Unsupervised text augmentation using Pre-trained Paraphrase Generation
Published: (Preprint), 2023
Citation: (Preprint) Abhishek Divekar, Mudit Agarwal, Srujana Merugu, and Nikhil Rasiwasia. "Unsupervised text augmentation using Pre-trained Paraphrase Generation".
Abstract:
Unsupervised text augmentation has gained attention in recent years, as approaches which use pre-trained models to produce high-quality augmentations (such as Backtranslation [48]) are replacing simple rule-based noising to attain SOTA performance in fully- and semi-supervised settings [53]. Such approaches have benefits over other model-based text augmentations, as they are applicable to most natural language tasks and their efficacy does not rely on the availability or quality of ground-truths. However, it is difficult to ensure augmented covariates are neither homogeneous nor invalid.

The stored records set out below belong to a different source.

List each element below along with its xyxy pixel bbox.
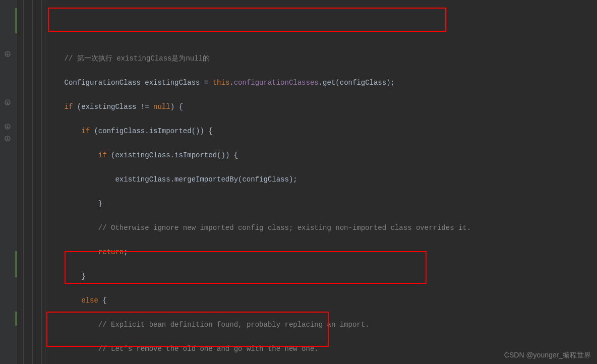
code-line[interactable]: ConfigurationClass existingClass = this.… xyxy=(45,77,597,89)
indent-guide-area xyxy=(17,0,45,364)
code-token xyxy=(47,79,65,87)
watermark-text: CSDN @younger_编程世界 xyxy=(504,351,591,360)
code-token xyxy=(47,103,65,111)
code-token: ) { xyxy=(170,103,183,111)
code-token: if xyxy=(65,103,73,111)
code-token: if xyxy=(81,127,90,135)
code-token: } xyxy=(47,200,102,208)
code-line[interactable]: existingClass.mergeImportedBy(configClas… xyxy=(45,173,597,186)
code-token: . xyxy=(229,79,233,87)
code-token: else xyxy=(81,296,98,305)
code-line[interactable]: // Otherwise ignore new imported config … xyxy=(45,222,597,234)
code-token: this xyxy=(213,79,230,87)
code-token xyxy=(47,296,81,305)
code-line[interactable]: // Explicit bean definition found, proba… xyxy=(45,319,597,331)
code-text-area[interactable]: // 第一次执行 existingClass是为null的 Configurat… xyxy=(45,0,597,364)
code-line[interactable]: else { xyxy=(45,294,597,307)
code-token: } xyxy=(47,272,86,280)
method-override-icon[interactable] xyxy=(4,50,11,57)
code-token: ; xyxy=(124,248,128,256)
code-line[interactable]: // 第一次执行 existingClass是为null的 xyxy=(45,52,597,65)
code-token xyxy=(47,248,98,256)
code-token: return xyxy=(98,248,124,256)
code-editor[interactable]: // 第一次执行 existingClass是为null的 Configurat… xyxy=(0,0,597,364)
code-token xyxy=(47,224,98,232)
code-token xyxy=(47,321,98,329)
code-line[interactable]: if (configClass.isImported()) { xyxy=(45,125,597,137)
method-override-icon[interactable] xyxy=(4,99,11,106)
editor-gutter xyxy=(0,0,17,364)
code-line[interactable]: if (existingClass.isImported()) { xyxy=(45,149,597,161)
code-token: // Otherwise ignore new imported config … xyxy=(98,224,471,232)
code-token: // 第一次执行 existingClass是为null的 xyxy=(65,54,210,63)
code-token: (existingClass.isImported()) { xyxy=(107,151,238,159)
code-token: (existingClass != xyxy=(73,103,153,111)
code-line[interactable]: return; xyxy=(45,246,597,258)
code-token: { xyxy=(98,296,107,305)
code-token: ConfigurationClass existingClass = xyxy=(65,79,213,87)
code-token: existingClass.mergeImportedBy(configClas… xyxy=(47,175,297,184)
code-line[interactable]: if (existingClass != null) { xyxy=(45,101,597,113)
code-token xyxy=(47,345,98,353)
code-token: // Explicit bean definition found, proba… xyxy=(98,321,370,329)
code-token: configurationClasses xyxy=(234,79,319,87)
code-token xyxy=(47,127,81,135)
code-token: // Let's remove the old one and go with … xyxy=(98,345,319,353)
code-token: if xyxy=(98,151,107,159)
method-override-icon[interactable] xyxy=(4,135,11,142)
code-token xyxy=(47,151,98,159)
code-token xyxy=(47,54,65,63)
method-override-icon[interactable] xyxy=(4,123,11,130)
code-line[interactable]: } xyxy=(45,198,597,210)
code-line[interactable]: } xyxy=(45,270,597,282)
code-token: .get(configClass); xyxy=(319,79,395,87)
code-token: null xyxy=(153,103,170,111)
code-token: (configClass.isImported()) { xyxy=(90,127,213,135)
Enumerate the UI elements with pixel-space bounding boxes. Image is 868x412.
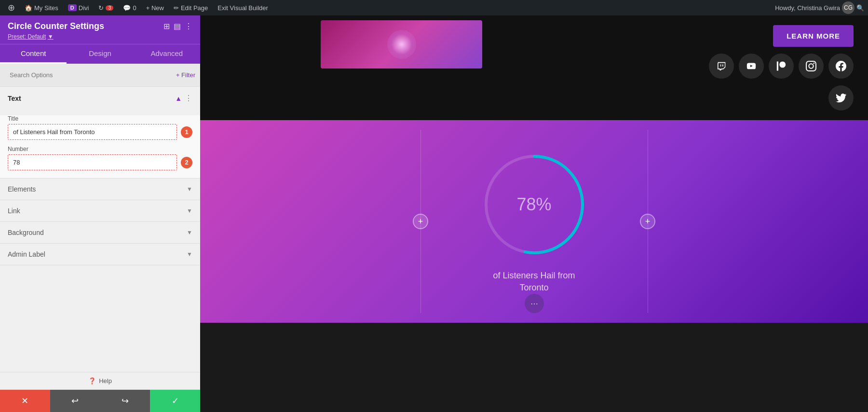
- exit-builder-item[interactable]: Exit Visual Builder: [214, 0, 272, 15]
- twitter-icon-circle[interactable]: [828, 85, 854, 110]
- comment-icon: 💬: [123, 4, 131, 12]
- number-field-row: 2: [8, 154, 192, 170]
- new-item[interactable]: + New: [142, 0, 168, 15]
- hero-image: [321, 20, 482, 69]
- panel-preset: Preset: Default ▼: [8, 33, 192, 40]
- tab-design[interactable]: Design: [67, 44, 133, 64]
- panel-title: Circle Counter Settings: [8, 21, 104, 31]
- elements-section-title: Elements: [8, 185, 36, 193]
- youtube-icon-circle[interactable]: [739, 54, 764, 79]
- three-dot-menu-button[interactable]: ⋯: [525, 294, 544, 313]
- action-buttons: ✕ ↩ ↪ ✓: [0, 390, 200, 412]
- pencil-icon: ✏: [174, 4, 179, 12]
- elements-section: Elements ▼: [0, 179, 200, 200]
- preset-label: Preset: Default: [8, 33, 46, 40]
- link-section-title: Link: [8, 207, 20, 215]
- divi-item[interactable]: D Divi: [64, 0, 93, 15]
- link-chevron-icon: ▼: [187, 207, 192, 214]
- panel-content: Text ▲ ⋮ Title 1 Number: [0, 87, 200, 372]
- preset-arrow[interactable]: ▼: [48, 33, 54, 40]
- undo-button[interactable]: ↩: [50, 390, 100, 412]
- admin-label-section-title: Admin Label: [8, 250, 45, 258]
- user-avatar[interactable]: CG: [842, 1, 854, 14]
- save-button[interactable]: ✓: [150, 390, 200, 412]
- panel-header: Circle Counter Settings ⊞ ▤ ⋮ Preset: De…: [0, 15, 200, 44]
- visual-builder-panel: LEARN MORE: [200, 15, 868, 412]
- tab-content[interactable]: Content: [0, 44, 67, 64]
- tab-advanced[interactable]: Advanced: [134, 44, 200, 64]
- search-input[interactable]: [5, 68, 172, 82]
- comments-item[interactable]: 💬 0: [119, 0, 140, 15]
- admin-label-section-header[interactable]: Admin Label ▼: [0, 244, 200, 265]
- cancel-button[interactable]: ✕: [0, 390, 50, 412]
- text-section-header[interactable]: Text ▲ ⋮: [0, 87, 200, 110]
- updates-item[interactable]: ↻ 3: [95, 0, 117, 15]
- help-icon: ❓: [88, 377, 96, 385]
- background-section-header[interactable]: Background ▼: [0, 222, 200, 243]
- layout-icon[interactable]: ▤: [174, 22, 181, 31]
- wp-logo: ⊕: [8, 2, 15, 13]
- social-icons-row-2: [828, 85, 854, 110]
- maximize-icon[interactable]: ⊞: [163, 22, 170, 31]
- text-section-body: Title 1 Number 2: [0, 115, 200, 178]
- background-chevron-icon: ▼: [187, 229, 192, 236]
- number-input[interactable]: [8, 154, 177, 170]
- comments-count: 0: [133, 4, 136, 12]
- search-row: + Filter: [0, 64, 200, 87]
- circle-counter-widget: 78% of Listeners Hail fromToronto: [479, 149, 590, 294]
- home-icon: 🏠: [25, 4, 32, 12]
- elements-chevron-icon: ▼: [187, 186, 192, 192]
- patreon-icon-circle[interactable]: [769, 54, 794, 79]
- exit-builder-label: Exit Visual Builder: [217, 4, 268, 12]
- edit-page-item[interactable]: ✏ Edit Page: [170, 0, 212, 15]
- right-sidebar-content: LEARN MORE: [709, 20, 854, 110]
- add-column-left-button[interactable]: +: [413, 214, 428, 229]
- facebook-icon-circle[interactable]: [828, 54, 854, 79]
- my-sites-item[interactable]: 🏠 My Sites: [21, 0, 62, 15]
- purple-gradient-section: + + 78% of Listeners Hail from: [200, 120, 868, 323]
- panel-tabs: Content Design Advanced: [0, 44, 200, 64]
- text-section-menu[interactable]: ⋮: [185, 94, 192, 103]
- text-section-icons: ▲ ⋮: [175, 94, 192, 103]
- elements-section-header[interactable]: Elements ▼: [0, 179, 200, 200]
- admin-label-section: Admin Label ▼: [0, 244, 200, 265]
- save-icon: ✓: [172, 396, 179, 406]
- text-section-title: Text: [8, 95, 21, 102]
- link-section: Link ▼: [0, 200, 200, 222]
- circle-counter-title: of Listeners Hail fromToronto: [493, 270, 575, 294]
- more-icon[interactable]: ⋮: [185, 22, 192, 31]
- social-icons-row: [709, 54, 854, 79]
- user-section: Howdy, Christina Gwira CG 🔍: [775, 1, 864, 14]
- redo-button[interactable]: ↪: [100, 390, 150, 412]
- divi-label: Divi: [79, 4, 89, 12]
- background-section: Background ▼: [0, 222, 200, 244]
- filter-button[interactable]: + Filter: [176, 71, 195, 79]
- circle-percentage-text: 78%: [516, 194, 551, 215]
- my-sites-label: My Sites: [34, 4, 58, 12]
- add-column-right-button[interactable]: +: [640, 214, 655, 229]
- update-icon: ↻: [98, 4, 104, 12]
- wp-logo-item[interactable]: ⊕: [4, 0, 19, 15]
- panel-footer: ❓ Help ✕ ↩ ↪ ✓: [0, 372, 200, 412]
- learn-more-button[interactable]: LEARN MORE: [773, 25, 854, 47]
- twitch-icon-circle[interactable]: [709, 54, 734, 79]
- tab-advanced-label: Advanced: [150, 49, 183, 57]
- undo-icon: ↩: [71, 396, 79, 406]
- help-row: ❓ Help: [0, 372, 200, 390]
- page-content-area[interactable]: LEARN MORE: [200, 15, 868, 412]
- divi-icon: D: [68, 4, 77, 11]
- link-section-header[interactable]: Link ▼: [0, 200, 200, 221]
- help-label: Help: [99, 377, 112, 385]
- settings-panel: Circle Counter Settings ⊞ ▤ ⋮ Preset: De…: [0, 15, 200, 412]
- new-label: + New: [146, 4, 164, 12]
- text-section: Text ▲ ⋮ Title 1 Number: [0, 87, 200, 179]
- title-input[interactable]: [8, 124, 177, 140]
- instagram-icon-circle[interactable]: [799, 54, 824, 79]
- filter-label: + Filter: [176, 71, 195, 79]
- hero-glow: [387, 30, 416, 59]
- number-badge: 2: [181, 157, 192, 168]
- wp-admin-bar: ⊕ 🏠 My Sites D Divi ↻ 3 💬 0 + New ✏ Edit…: [0, 0, 868, 15]
- admin-label-chevron-icon: ▼: [187, 251, 192, 258]
- howdy-text: Howdy, Christina Gwira: [775, 4, 840, 12]
- search-toolbar-icon[interactable]: 🔍: [856, 4, 864, 12]
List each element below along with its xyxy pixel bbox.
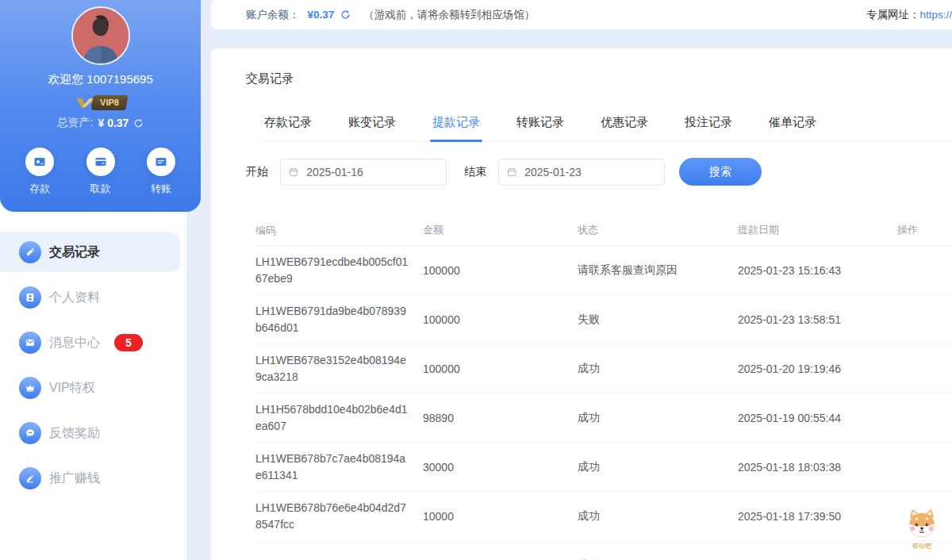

To address this, we introduce GROK Score, an unsupervised metric which measures the paraphrase quality of generated text: fluency, semantic fidelity and diversity. When used to re-rank and filter outputs from Beam Search decoding on pre-trained generative models, GROK captures a small subset of diverse generations, which are used as augmentations. We evaluate this strategy in realistic scenarios: “challenging” Amazon Product classification problems from the CPP MultiModal corpus (2.75-3.87 ROC-AUC below the average) with limited text data. Our results indicate that GROK requires 69.5% fewer augmented samples to match the performance of Backtranslation and rule-based Easy Data Augmentation (EDA) [51] across six classification algorithms. Additionally, tuning the GROK-filtering threshold using K-Fold cross-validation leads to an average lift of 0.28 ROC-AUC, improving performance over both EDA and Backtranslation for all algorithms, while requiring 30% fewer augmented samples (achieving 0.53 ROC-AUC lift for VowpalWabbit and 1.10 for WideAndDeep). Human evaluations comparing GROK to prominent metrics like BLEU, METEOR and ROUGE validate our hypothesis that GROK promotes text generations having high diversity, indicating its utility beyond augmentation.